Ser mãe é dar liberdade ao filho e ser livre também
Minhas filhas desmamaram há anos, mas eu corto o cordão umbilical aos poucos
Não sei se sou eu ou se é realmente o mundo que está girando rápido demais. Não gosto deste tipo de expressão, embora tenha acabado de usá-la, porque o mundo continua girando da mesma forma sempre: leva um dia para dar uma volta em torno de si mesmo e um ano para dar uma volta ao redor do sol.
O fato é que minha filha mais velha já se formou no ensino fundamental dois, numa clara confirmação de que o tempo voa. Outro dia, na semana passada mesmo, ela era uma garotinha que mexia em tudo na casa da avó, cantava a música do pintinho amarelinho e usava meu salto alto imitando a forma como eu falava (temos um vídeo com essa cena e ela detesta).
Enquanto a primogênita conclui uma etapa, a filha caçula articula as palavras, os pensamentos e a vida em sociedade de uma forma que nem eu mesma tenho conseguido fazer nos últimos tempos. Ela anota o telefone de amigos e parentes para conversar, perguntar se está tudo bem e para cumprimentá-los nos aniversários, numa agenda própria, que denota uma forma genuína de se importar com as pessoas.
Pisquei e elas cresceram. Olhei para o lado e já se passaram quase 15 anos desde a primeira vez em que eu segurei um bebê no colo que me fez mãe. Na realidade, aquele bebê no colo me deu o título de mãe para o mundo, pois a maternidade já estava em mim. Gestei minhas meninas no coração por muitos anos antes de parir cada uma delas.

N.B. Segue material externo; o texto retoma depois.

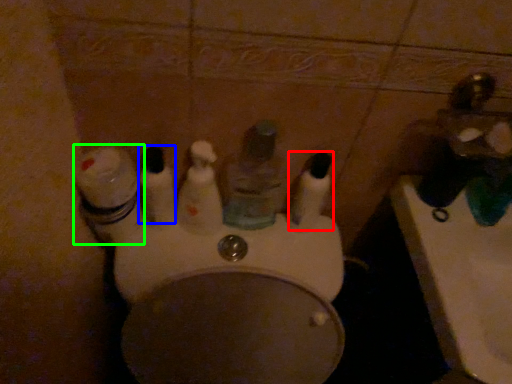 Question: Based on their relative distances, which object is farther from mouthwash (highlighted by a red box)? Choose from mouthwash (highlighted by a blue box) and toiletry (highlighted by a green box).

Choices:
 (A) mouthwash
 (B) toiletry

Answer: (B) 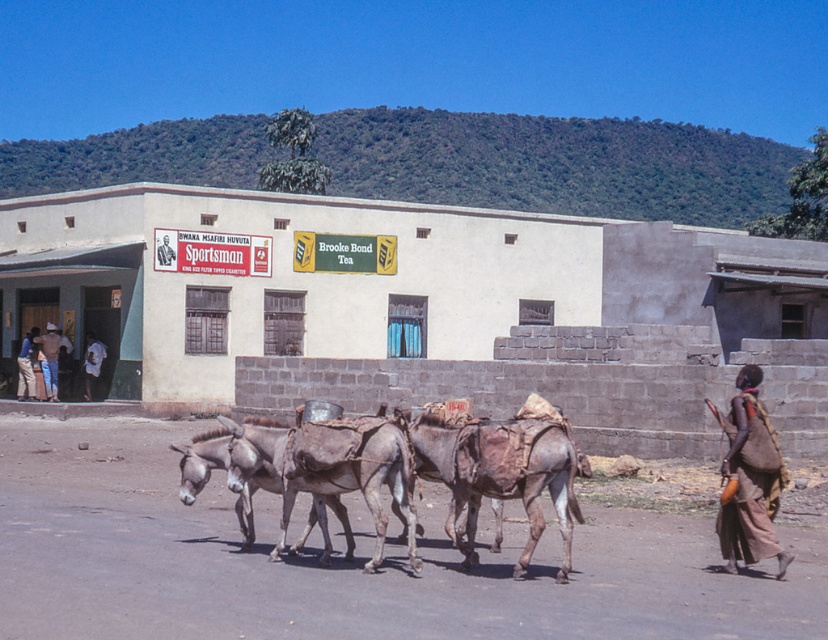 Question: Is gray rough skin donkey at center above white cotton shirt at left?

Choices:
 (A) yes
 (B) no

Answer: (B)

Question: Is brown leather mule at center above light brown leather jacket at left?

Choices:
 (A) yes
 (B) no

Answer: (B)

Question: Is brown leather mule at center behind gray textured donkey at center?

Choices:
 (A) no
 (B) yes

Answer: (A)

Question: Among these points, which one is nearest to the camera?

Choices:
 (A) (326, 502)
 (B) (384, 442)

Answer: (B)

Question: Which of these objects is positioned farthest from the brown woven cloth at lower right?

Choices:
 (A) brown leather mule at center
 (B) light brown leather jacket at left

Answer: (B)

Question: Which point appears closest to the camera in this image?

Ver os filhos crescerem é maravilhoso e angustiante, é prazeroso e assustador. É gratificante, mas nos coloca em uma realidade paralela. Ao mesmo tempo que comemoro o fato de que elas não precisam mais de mim para comer, tomar banho, se arrumar, organizar os estudos, fazer lição de casa, cuidar da agenda escolar e tomar conta dos próprios horários, lamento o fato de que tinha planejado atividades com tinta guache em minha mente para fazer na semana que vem, quando houvesse um tempo, e, agora, passaram-se anos e ninguém mais fica tão atraído por tinta guache em minha casa.
O passar do tempo nunca me tocou de forma profunda. Não gosto de ficar contando o que eu perdi, ou seja, quantos dias já se foram, principalmente quanto penso na maternidade. Gosto de somar o que ganhei, ou seja, pensar que, com o passar dos dias, eu e minhas meninas já colecionamos muitas memórias.
Elas desmamaram há anos, mas eu mesma vou cortando nosso cordão umbilical aos poucos. Dia desses, precisei viajar sozinha, sem elas, como já fiz esporadicamente. Mas, todas as outras vezes em que precisei sair de casa para resolver problemas (desta vez também tive compromissos), eu voltava o mais rápido possível, numa tentativa de segurar o tempo e fazer com que ficássemos longe apenas por um período mínimo.
Dessa vez foi diferente. Não que eu tenha passado muitos dias fora, mas o meu olhar nessa ida foi outro. Aproveitei a paisagem (com sol ou chuva), ri, pensei em outras coisas, construí outras memórias, que compartilhei com as duas a distância.
Senti que ser mãe não significa ter minhas filhas do meu lado fisicamente o tempo inteiro, embora viajar com elas seja das coisas mais deliciosas que faço na vida. Depois de um tempo, ser mãe é deixar o filho ser livre e se tornar livre também. Levando-os na bagagem, no coração e na memória.